W przyszłym tygodniu Rada Polityki Pieniężnej podejmie decyzję na temat wysokości stóp procentowych. Nie jest to łatwe zadanie. Na początku września Dariusz Filar, członek RPP, wypowiadał się za podjęciem jak najszybszej decyzji o podwyższeniu stóp. Swoje stanowisko argumentował największym od siedmiu lat wzrostem inflacji, która w ubiegłym miesiącu wyniosła 4,8%. Dynamika płac jest nadal wysoka (9,7% w sierpniu), ale jednak niższa niż w miesiącu poprzednim. Dariusz Filar dodaje, że za podwyższeniem stóp przemawia fakt, że nasza gospodarka ciągle rozwija się w bardzo szybkim tempie. PKB w II kwartale wzrósł o 5,8% (więcej niż oczekiwano). Koronnym argumentem dla „jastrzębi” (członkowie Rady głosujący za podwyżkami) może być deklaracja Premiera Donalda Tuska o chęci wejścia Polski do strefy euro w 2011 r. Wizja szybkiego znalezienia się wśród krajów posiadających wspólną walutę będzie wymagała od Rady bardziej radykalnej walki z inflacją. Gdyby tak się stało, to według przewidywań niektórych analityków, stopy mogłyby wzrosnąć w tym roku jeszcze dwukrotnie. Przeciętne oprocentowanie kredytów złotowych wyniosłoby wtedy ok. 8,1% (WIBOR 7% + 1,1% marży). Średnia rata kredytu w wysokości 300 000 zł zaciągniętego na 30 lat wzrosłaby o ok. 100 zł (do 2221 zł). Polska, chcąc przyjąć wspólną walutę, musi spełnić kryteria z Maastricht, a jedno z nich dotyczy właśnie inflacji (nie może być ona wyższa niż 1,5 pkt. proc. od średniej stopy inflacji w trzech krajach UE, w których była ona najniższa). Zdaniem innego członka RPP, Mariana Nogi, obecny poziom stóp jest zbyt niski, by sprowadzić inflację do celu w połowie 2010 r.

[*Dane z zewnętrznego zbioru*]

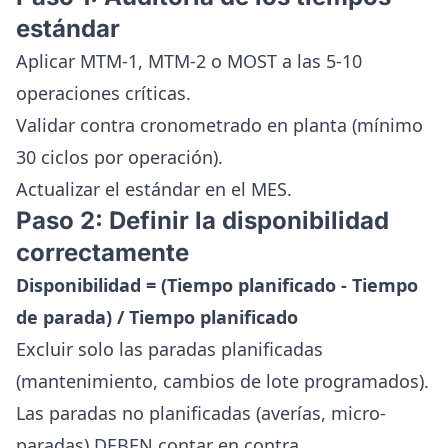
estándar
Aplicar MTM-1, MTM-2 o MOST a las 5-10
operaciones críticas.
Validar contra cronometrado en planta (mínimo
30 ciclos por operación).
Actualizar el estándar en el MES.
Paso 2: Definir la disponibilidad
correctamente
Disponibilidad = (Tiempo planificado - Tiempo
de parada) / Tiempo planificado
Excluir solo las paradas planificadas
(mantenimiento, cambios de lote programados).
Las paradas no planificadas (averías, micro-
paradas) DEBEN contar en contra.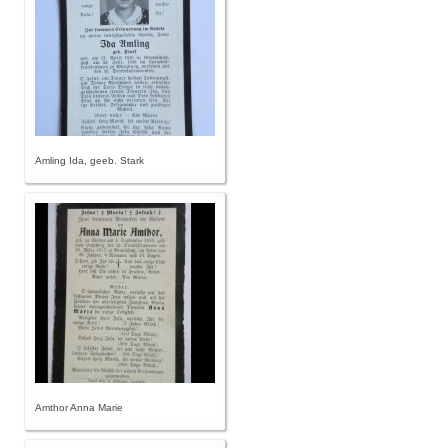
Amling Ida, geeb. Stark
Amthor Anna Marie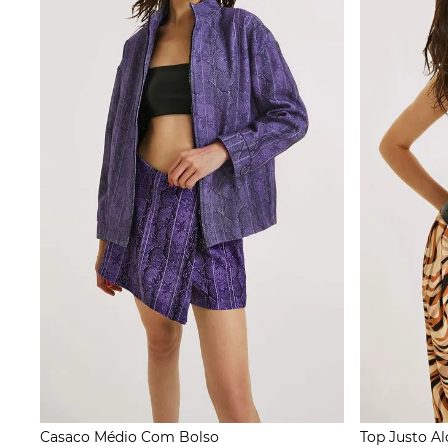
Casaco Médio Com Bolso
Top Justo Al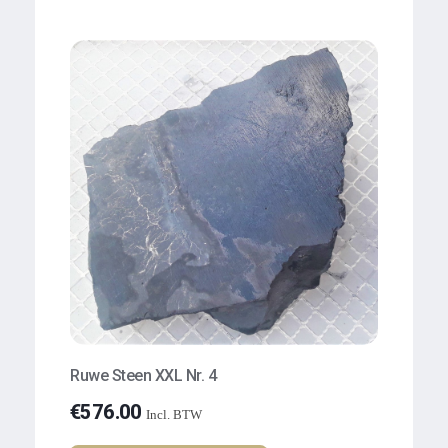
Ruwe Steen XXL Nr. 4
€
576.00
Incl. BTW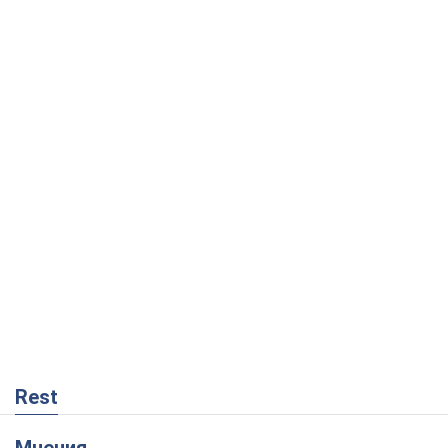
Rest
Мнения
Кремль переносит войну в тыл Европы:
под угрозой критическая логистика
Виктор Ягун
9,6 т.
На чьей стороне истории выступает
Дональд Трамп?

Z drugiej strony należy spojrzeć na czynniki, które silnie wpływają na poziom inflacji – ceny surowców (przede wszystkim ropy) oraz żywności. Na światowych rynkach obserwujemy ich wyraźny spadek. Jeszcze w połowie lipca cena „czarnego złota” oscylowała wokół 140 USD za baryłkę. Dzisiaj jest to już tylko 90 dolarów.
Decyzja Rady uzależniona będzie również od tego, co będzie się działo ze wzrostem gospodarczym w Eurolandzie. Gospodarka w strefie euro skurczyła się w II kw. br. o 0,02%, licząc kwartał do kwartału. Z taką sytuacją mamy do czynienia po raz pierwszy od wprowadzenia wspólnej waluty. Europejski Bank Centralny na ostatnim posiedzeniu utrzymał obecny poziom stóp (4,25%), podobnie uczynił amerykański Fed (2%). RPP weźmie to zapewne również pod uwagę.
RPP stoi przed trudną decyzją. Wiele zmieniło się przez miesiąc, który upłynął od jej ostatniego spotkania. Za decyzją o podwyższeniu stóp przemawia zaskakująca deklaracja Premiera. Przeciw – spadek cen surowców i żywności. Co postanowi Rada, dowiemy się już wkrótce.